I spoke today in the Humphrey Seminar about the internal policies of Brazilian president Lula Da Silva. Lula has remarkably transformed his country as a great change-maker and emerged as a global mediator on key world issues.
President Lula has managed to reduced poverty in Brazil by 27% and brought down inequality ratio by 20% with the help of his economic initiative called Bolsa Familia, which means family stipend. Launched in 2003, Bolsa Familia is the world’s largest cash transfer program for the poor people. It’s a financial assistance offered to families ( maximum three children) to go to school and get vaccinated. The scheme costs 0.5% of Brazilian GDP. It covers 11.2 million families and 44 million Brazilians.
Former World Bank President Paul Wolfowitz, while admiring the Bolsa Familia initiative, commented: “ Bolsa Familia has already become a highly praised model of effective social policy. Countries around the world are drawing lessons from Brazil’s experience and are tyring to produce the same resulsts for their own people.”
Another policy that has led to a significant change in Brazil under the leadership of President Lula is his 2003 initiative called Fome Zero, which means Zero Starvation. The project, which is intended to eradicate poverty and hunger from Brazil, provides direct financial support or help in small business strategies like opening up restaurants etc. Because of this successful project, child enrollment in Brazil has dramatically declined because poor students are offered free meals at schools. It has also helped Brazil to grapple with the issue of child labor.
Brazil is certainly not one of those countries where politicians are not corrupt. Corruption has always remained a major problem in that country but Fome Zero has luckily been kept away from any kind of corruption. According to the United Nations Development Program (UNDP), the project has been executed transparently as 80% benefits have gone to the families in poverty. By virtue of this initiative, 82.4% Brazilians have acknowledged eating better and 25% families have reported an increase in their income.
President Obama called Lula as the most popular leader on the earth.
In an interview with Al-Jazeera, Lula recalled one of his meetings with former US President George Bush in the White House when he, according to Lula, was obsessed with a war with Iraq.
” I told President Bush that Iraq is not my concern. My concern is the war against hunger of my people. I have 50 million Brazilians living below the poverty line. How can I be concerned with Iraq? The fact is that today, after seven years, we have lifted 31 million Brazilians out of poverty. Now,they are the middle class. We lifted another 24 million Brazilians from extreme poverty. This is something extremely important for me and it makes me happy.
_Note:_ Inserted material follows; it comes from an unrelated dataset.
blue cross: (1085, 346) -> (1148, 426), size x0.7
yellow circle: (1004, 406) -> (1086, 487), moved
I think there is a recognition and we will fulfill all the Millennium Development Goals before the time. I want to spend my energy not being a troublemaker. I want to think positively. I want to build peace.”
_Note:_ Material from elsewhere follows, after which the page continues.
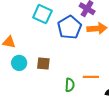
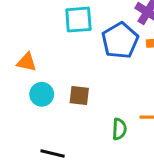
cyan square: (42, 14) -> (78, 20), turned -30

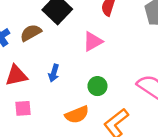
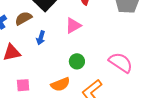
blue arrow: (54, 73) -> (41, 38), moved
pink square: (23, 108) -> (23, 85), moved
An interesting movie was made on the life of President Lula which is called Lula o Filho do Brasil. To watch the trailer of the movie, click here.
Brazil held presidential elections in this month, the result of which has yet to come at the end of this month. It was the first time since 1989 that Lula did not contest the elections because the Brazilian constitution, just like its American counterpart, does not allow a third term to a president. Lula has already served his country twice.
There is surely nothing better for a politician than a graceful exit, a choice Lula has opted for which may take him down in the history as the most popular and highly revered president of his country.